## Data to process

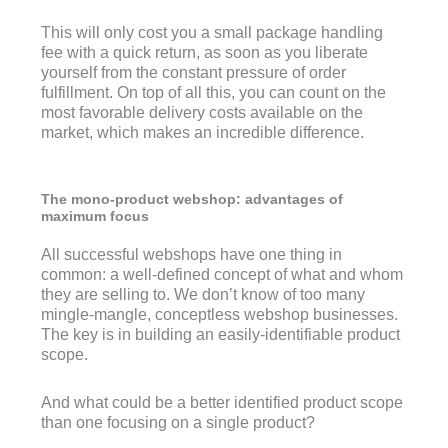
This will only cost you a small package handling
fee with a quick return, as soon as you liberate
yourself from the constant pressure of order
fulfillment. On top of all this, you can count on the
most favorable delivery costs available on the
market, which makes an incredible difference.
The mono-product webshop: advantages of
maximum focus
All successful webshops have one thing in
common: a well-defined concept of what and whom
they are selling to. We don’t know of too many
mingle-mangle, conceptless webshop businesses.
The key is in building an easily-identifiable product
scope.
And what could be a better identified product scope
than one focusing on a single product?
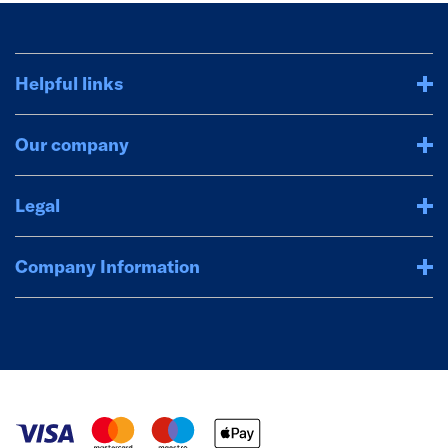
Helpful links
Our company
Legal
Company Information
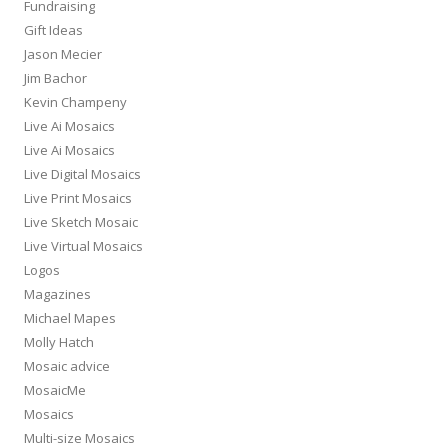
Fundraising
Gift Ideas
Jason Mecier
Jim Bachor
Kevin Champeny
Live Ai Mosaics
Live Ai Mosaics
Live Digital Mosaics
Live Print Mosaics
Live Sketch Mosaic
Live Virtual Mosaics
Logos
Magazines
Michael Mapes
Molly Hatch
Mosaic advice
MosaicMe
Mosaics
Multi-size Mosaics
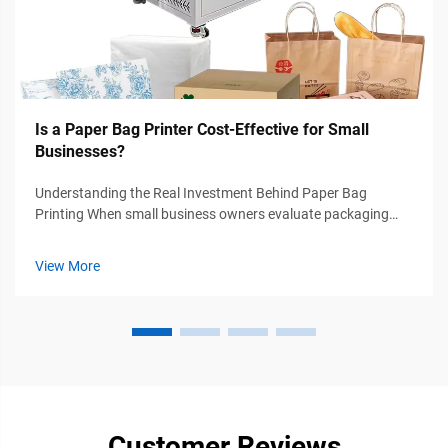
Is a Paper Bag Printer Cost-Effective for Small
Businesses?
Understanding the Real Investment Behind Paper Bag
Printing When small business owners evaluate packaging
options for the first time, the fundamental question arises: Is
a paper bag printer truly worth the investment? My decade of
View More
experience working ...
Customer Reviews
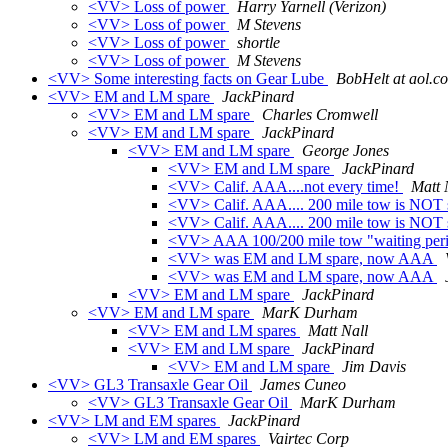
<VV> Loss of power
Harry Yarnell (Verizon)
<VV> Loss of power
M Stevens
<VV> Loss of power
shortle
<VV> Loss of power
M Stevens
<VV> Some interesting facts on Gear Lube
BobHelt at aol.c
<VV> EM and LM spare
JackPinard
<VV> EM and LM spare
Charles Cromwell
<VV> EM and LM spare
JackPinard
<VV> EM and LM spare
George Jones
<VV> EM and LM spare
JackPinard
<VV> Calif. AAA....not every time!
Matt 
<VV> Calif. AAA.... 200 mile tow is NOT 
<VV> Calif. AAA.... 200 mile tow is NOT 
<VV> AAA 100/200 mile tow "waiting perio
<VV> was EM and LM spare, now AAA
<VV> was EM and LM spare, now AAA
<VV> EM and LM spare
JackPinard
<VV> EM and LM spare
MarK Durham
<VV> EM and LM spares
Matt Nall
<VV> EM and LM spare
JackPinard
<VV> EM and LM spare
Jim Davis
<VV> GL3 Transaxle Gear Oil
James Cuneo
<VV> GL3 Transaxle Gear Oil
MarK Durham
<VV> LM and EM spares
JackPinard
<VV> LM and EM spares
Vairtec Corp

## Activity
Set down the whole listing word for word, omitting the pictures.

## Exercise output
This will only cost you a small package handling
fee with a quick return, as soon as you liberate
yourself from the constant pressure of order
fulfillment. On top of all this, you can count on the
most favorable delivery costs available on the
market, which makes an incredible difference.
The mono-product webshop: advantages of
maximum focus
All successful webshops have one thing in
common: a well-defined concept of what and whom
they are selling to. We don’t know of too many
mingle-mangle, conceptless webshop businesses.
The key is in building an easily-identifiable product
scope.
And what could be a better identified product scope
than one focusing on a single product?
Helpful links
Our company
Legal
Company Information
Fundraising
Gift Ideas
Jason Mecier
Jim Bachor
Kevin Champeny
Live Ai Mosaics
Live Ai Mosaics
Live Digital Mosaics
Live Print Mosaics
Live Sketch Mosaic
Live Virtual Mosaics
Logos
Magazines
Michael Mapes
Molly Hatch
Mosaic advice
MosaicMe
Mosaics
Multi-size Mosaics
Is a Paper Bag Printer Cost-Effective for Small
Businesses?
Understanding the Real Investment Behind Paper Bag
Printing When small business owners evaluate packaging
options for the first time, the fundamental question arises: Is
a paper bag printer truly worth the investment? My decade of
View More
experience working ...
Customer Reviews
<VV> Loss of power
Harry Yarnell (Verizon)
<VV> Loss of power
M Stevens
<VV> Loss of power
shortle
<VV> Loss of power
M Stevens
<VV> Some interesting facts on Gear Lube
BobHelt at aol.c
<VV> EM and LM spare
JackPinard
<VV> EM and LM spare
Charles Cromwell
<VV> EM and LM spare
JackPinard
<VV> EM and LM spare
George Jones
<VV> EM and LM spare
JackPinard
<VV> Calif. AAA....not every time!
Matt 
<VV> Calif. AAA.... 200 mile tow is NOT 
<VV> Calif. AAA.... 200 mile tow is NOT 
<VV> AAA 100/200 mile tow "waiting perio
<VV> was EM and LM spare, now AAA
<VV> was EM and LM spare, now AAA
<VV> EM and LM spare
JackPinard
<VV> EM and LM spare
MarK Durham
<VV> EM and LM spares
Matt Nall
<VV> EM and LM spare
JackPinard
<VV> EM and LM spare
Jim Davis
<VV> GL3 Transaxle Gear Oil
James Cuneo
<VV> GL3 Transaxle Gear Oil
MarK Durham
<VV> LM and EM spares
JackPinard
<VV> LM and EM spares
Vairtec Corp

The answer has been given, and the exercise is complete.